GROWING FOR BIODIVERSITY
Having diverse animal species and microorganisms in our gardens is essential for pollination and organic growing fertility.
The vast majority of animal species have a beneficial or neutral influence on our gardens, even if a small portion of our harvest will be snacked upon by particular creatures.
When pesticides are used, these chemicals are destructive to the local web of life, killing pollinators and beneficial microorganisms, affecting larger animals’ health, and poisoning waterways.

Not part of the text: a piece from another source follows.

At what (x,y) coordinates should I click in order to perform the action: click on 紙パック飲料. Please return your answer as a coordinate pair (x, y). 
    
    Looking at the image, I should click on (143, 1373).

We can encourage an environmental balance through more extraordinary biodiversity by planting flowers, adding birdhouses, or converting a kiddie pool into a pond rather than targeting specific species.
This helps sustain wildlife and lessens the chance that a single species will overpopulate the garden. When you first begin to garden, it would be a good idea to consult with local gardeners about which plants go well in your bioregion.
Initially, you may have more success with easy-to-grow plants like radishes, lettuce, beans, tomatoes, and cucumbers, expanding to a wider variety of species in future years. The root systems
Of plants vary between species. Some have roots that spread widely and improve soil structure, while others have roots that grow deep and draw nutrients to the surface.
Consider growing plants from several families in the same bed and ensure that crops are grown in another spot of the garden each year- this varies the fertility demands on the soil and deters diseases and competing insects from becoming established.
RECLAIMING THE LAND AND CREATING MONOCULTURE TO HORTICULTURE
Even those of us who are landless can still become vegan gardeners. Between community gardens, container gardening, rooftop and balcony gardens, urban fruit gleaning, indoor sprout farms, and cultivating your neighbor’s garden, there are plenty of opportunities to become active horticulturalists and harvesters.
Growing organically in our neighborhoods is an excellent initiative for creating an ethical food supply: local, organic, and animal-friendly.
Returning our stagnant lawns to a state of edible biodiversity can contribute to our physical, financial, and emotional well-being while also helping us reduce our ecological footprint.